She lay on one side, her legs curled up. Her mouth gaped. She breathed as if the blankets were water and she was a fish. She had cerebral palsy.

Her father told us a stone had fallen from her home’s walls and struck her during the quake. Since then she had regressed: she no longer ate solid food but was back to drinking from a bottle. She whimpered continuously.

Our doctors examined her and discovered only minor bruises. They asked me, as one of the few Urdu speakers on the team, to translate: “Tell them that the earthquake is not responsible for her cerebral palsy.”

I didn’t need to tell them; they knew that.

“Tell them that there is nothing wrong with their daughter.”

I couldn’t tell them that either. It wasn’t true. What could be more fundamentally wrong than to be trapped in innocent incomprehension, unable to make sense of a formerly safe home, suddenly shaking, crumbling and falling upon you?

I thought often of this girl when record floods devastated Pakistan last summer, deluging twenty million people. Was she one of them?

Thirty–five people in her area, Battagram District, were reported dead. I watched the news obsessively, letting statistics and aerial shots float by.
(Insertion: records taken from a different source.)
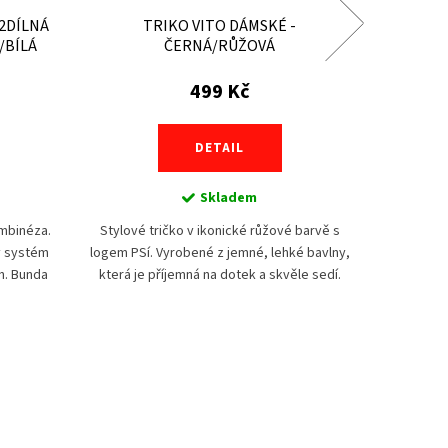
2DÍLNÁ
TRIKO VITO DÁMSKÉ -
KALHOT
/BÍLÁ
ČERNÁ/RŮŽOVÁ
499 Kč
DETAIL
Skladem
mbinéza.
Stylové tričko v ikonické růžové barvě s
Designov
ý systém
logem PSí. Vyrobené z jemné, lehké bavlny,
kalhoty
h. Bunda
která je příjemná na dotek a skvěle sedí.
aktivit
ojeansy
Výrazná barva přitáhne pozornost a dodá
velmi 
sebevědomí...
přir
I looked for people footage. I looked for her.

On every issue – including climate change – let others debate science and policy. It’s our obligation to always find the human face. In truth, I believe it’s one of the responsibilities of the Church.
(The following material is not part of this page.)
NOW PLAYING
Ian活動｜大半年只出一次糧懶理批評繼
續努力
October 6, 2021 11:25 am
One difference between the 2005 earthquake and 2010 floods is the link to human–caused global climate change. The director of the World Meteorological Organization claimed, “There’s no doubt that clearly climate change is... a major contributing factor.” Pakistan’s foreign minister said his country’s flooding “reconfirms our extreme vulnerability to the adverse impacts of climate change.”

Nonetheless it wasn’t long before climate change skeptics threw the blanket of “natural variability” over the disaster, thereby absolving us all from blame and responsibility.

While it is true that a single weather event – however extreme – can never be traced definitively to climate change, I was struck by the dilemma faced by Dr. Gavin Schmidt, a NASA climate researcher.

Commenting on another summer 2010 disaster, he told the New York Times, “If you ask me as a person, do I think the Russian heat wave has to do with climate change, the answer is yes. If you ask me as a scientist whether I have proved it, the answer is no – at least not yet.”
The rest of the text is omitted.